* [Work task] Your answer should consist of each line below that includes the word "section".

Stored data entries
- Opening Delimiter -

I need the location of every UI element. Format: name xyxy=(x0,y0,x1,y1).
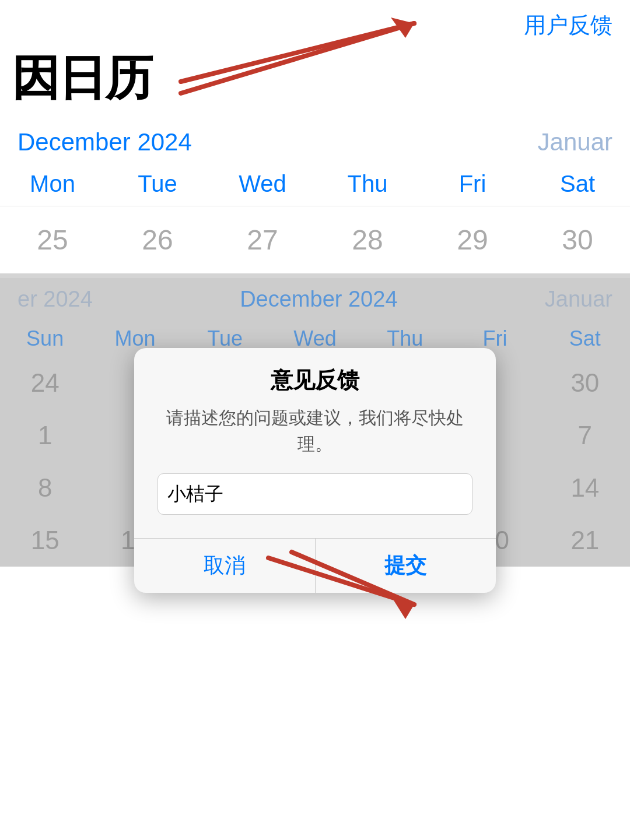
svg-marker-5 xyxy=(391,596,414,619)
modal-footer: 取消 提交 xyxy=(134,538,496,593)
section-divider xyxy=(0,273,630,278)
modal-overlay: 意见反馈 请描述您的问题或建议，我们将尽快处理。 取消 提交 xyxy=(0,278,630,567)
day-header-wed: Wed xyxy=(210,171,315,197)
feedback-button[interactable]: 用户反馈 xyxy=(524,10,612,40)
submit-button[interactable]: 提交 xyxy=(316,539,496,593)
day-header-sat: Sat xyxy=(525,171,630,197)
date-cell-30[interactable]: 30 xyxy=(525,224,630,256)
modal-title: 意见反馈 xyxy=(158,365,473,395)
date-cell-26[interactable]: 26 xyxy=(105,224,210,256)
feedback-modal: 意见反馈 请描述您的问题或建议，我们将尽快处理。 取消 提交 xyxy=(134,348,496,593)
modal-wrapper: 意见反馈 请描述您的问题或建议，我们将尽快处理。 取消 提交 xyxy=(134,348,496,593)
day-header-mon: Mon xyxy=(0,171,105,197)
day-headers-row: Mon Tue Wed Thu Fri Sat xyxy=(0,162,630,206)
next-month-label: Januar xyxy=(538,128,612,156)
date-cell-28[interactable]: 28 xyxy=(315,224,420,256)
bottom-calendar-section: er 2024 December 2024 Januar Sun Mon Tue… xyxy=(0,278,630,567)
month-header: December 2024 Januar xyxy=(0,122,630,162)
modal-description: 请描述您的问题或建议，我们将尽快处理。 xyxy=(158,405,473,457)
modal-body: 意见反馈 请描述您的问题或建议，我们将尽快处理。 xyxy=(134,348,496,526)
date-cell-29[interactable]: 29 xyxy=(420,224,525,256)
day-header-tue: Tue xyxy=(105,171,210,197)
date-cell-25[interactable]: 25 xyxy=(0,224,105,256)
date-cell-27[interactable]: 27 xyxy=(210,224,315,256)
cancel-button[interactable]: 取消 xyxy=(134,539,316,593)
date-row-top: 25 26 27 28 29 30 xyxy=(0,206,630,273)
current-month-label: December 2024 xyxy=(18,128,192,156)
day-header-thu: Thu xyxy=(315,171,420,197)
day-header-fri: Fri xyxy=(420,171,525,197)
feedback-input[interactable] xyxy=(158,473,473,515)
top-calendar-section: 用户反馈 因日历 December 2024 Januar Mon Tue We… xyxy=(0,0,630,273)
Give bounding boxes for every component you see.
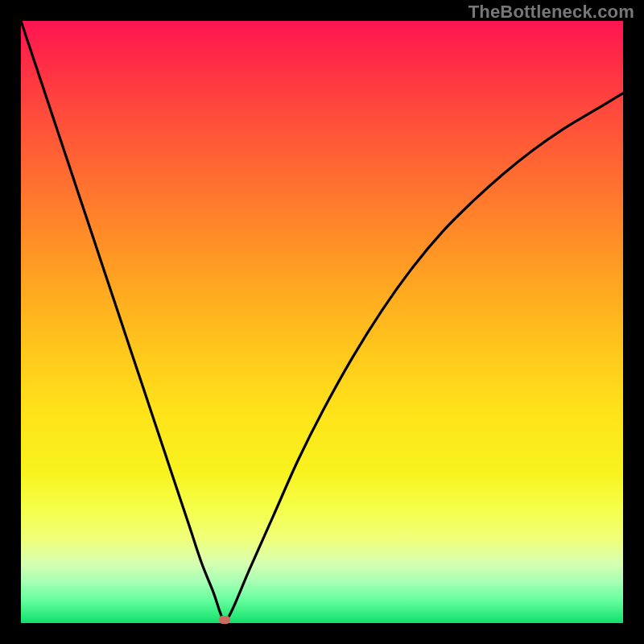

- Closing Delimiter -

* [Solution for this problem]
section-divider xyxy=(0,273,630,278)
bottom-calendar-section: er 2024 December 2024 Januar Sun Mon Tue… xyxy=(0,278,630,567)
top-calendar-section: 用户反馈 因日历 December 2024 Januar Mon Tue We… xyxy=(0,0,630,273)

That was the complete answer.